* **Collected data entries**:

▬▬▬

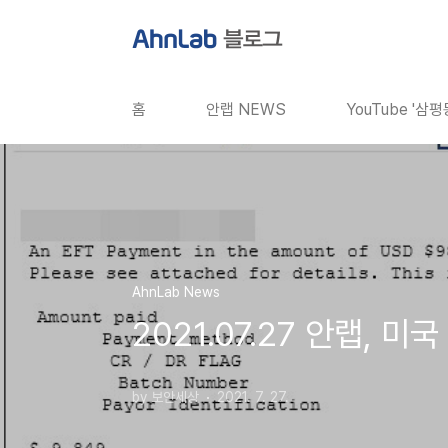
본문 바로가기
홈
안랩 NEWS
YouTube '삼
AhnLab News
2021.07.27 안랩,
by 보안세상
2021. 7. 27.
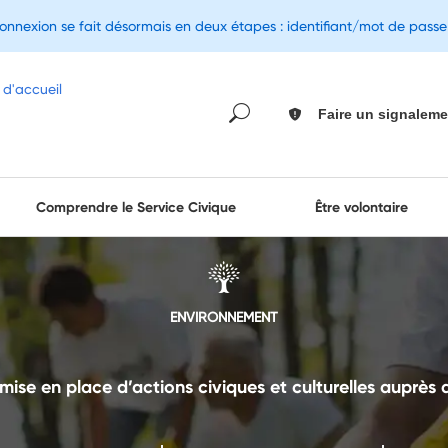
connexion se fait désormais en deux étapes : identifiant/mot de pass
Faire un signaleme
Comprendre le Service Civique
Être volontaire
ENVIRONNEMENT
 mise en place d’actions civiques et culturelles auprès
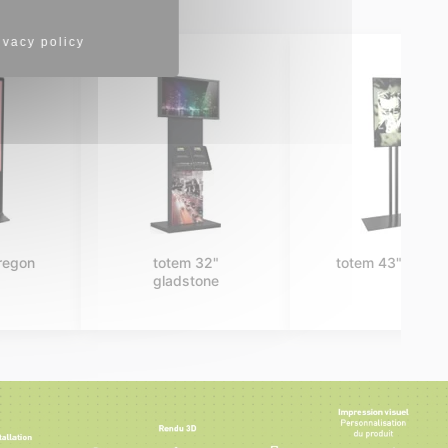
ivacy policy
borne digitale 43"
totem 22" dallas
montana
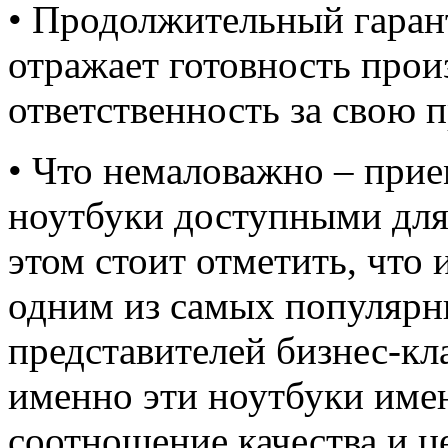
• Продолжительный гарант
отражает готовность прои
ответственность за свою 
• Что немаловажно – прие
ноутбуки доступными для
этом стоит отметить, что 
одним из самых популярн
представителей бизнес-кл
именно эти ноутбуки име
соотношение качества и ц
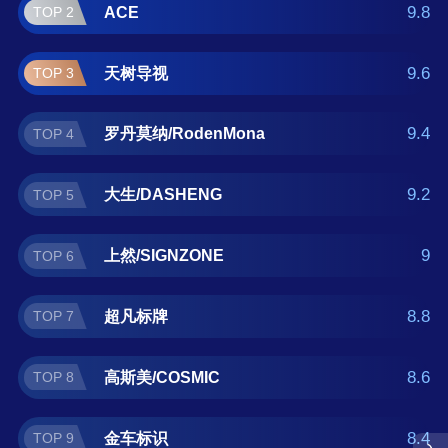
金车标识、友昆标识 。如果您正在查找幼儿园
9.8
ACE
TOP 2
班牌什么牌子好？那么本幼儿园班牌十大品牌
榜单可供您作为选购参考，我们致力于用最真
9.6
天树导视
TOP 3
实的数据提供幼儿园班牌品牌推荐，让您选得
放心。(榜单每月更新一次)
9.4
罗丹莫纳/RodenMona
TOP 4
9.2
大生/DASHENG
TOP 5
9
上然/SIGNZONE
TOP 6
8.8
超凡标牌
TOP 7
8.6
高斯美/COSMIC
TOP 8
8.4
金车标识
TOP 9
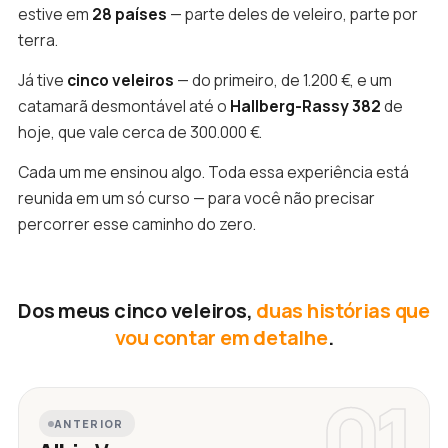
estive em
28 países
— parte deles de veleiro, parte por
terra.
Já tive
cinco veleiros
— do primeiro, de 1.200 €, e um
catamarã desmontável até o
Hallberg-Rassy 382
de
hoje, que vale cerca de 300.000 €.
Cada um me ensinou algo. Toda essa experiência está
reunida em um só curso — para você não precisar
percorrer esse caminho do zero.
Dos meus cinco veleiros,
duas histórias que
vou contar em detalhe
.
01
ANTERIOR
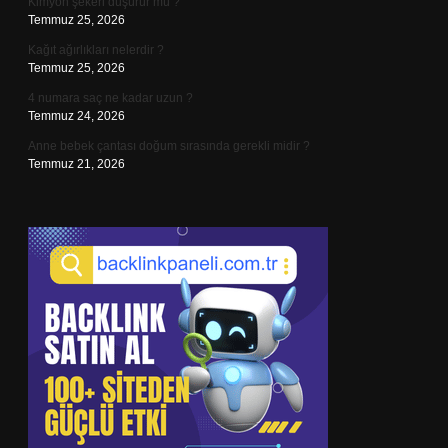
Kimyon şekeri düşürür mü ?
Temmuz 25, 2026
Kağıt ağırlıkları nelerdir ?
Temmuz 25, 2026
4 numara saç ne kadar uzun ?
Temmuz 24, 2026
Anne bebek çantası doğum sırasında gerekli midir ?
Temmuz 21, 2026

▬▬▬

* **Problem statement**:
Search the entries for the string "ноутбуки". Copy every line that has it.

* **Answer to the exercise**:
ноутбуки доступными для
именно эти ноутбуки име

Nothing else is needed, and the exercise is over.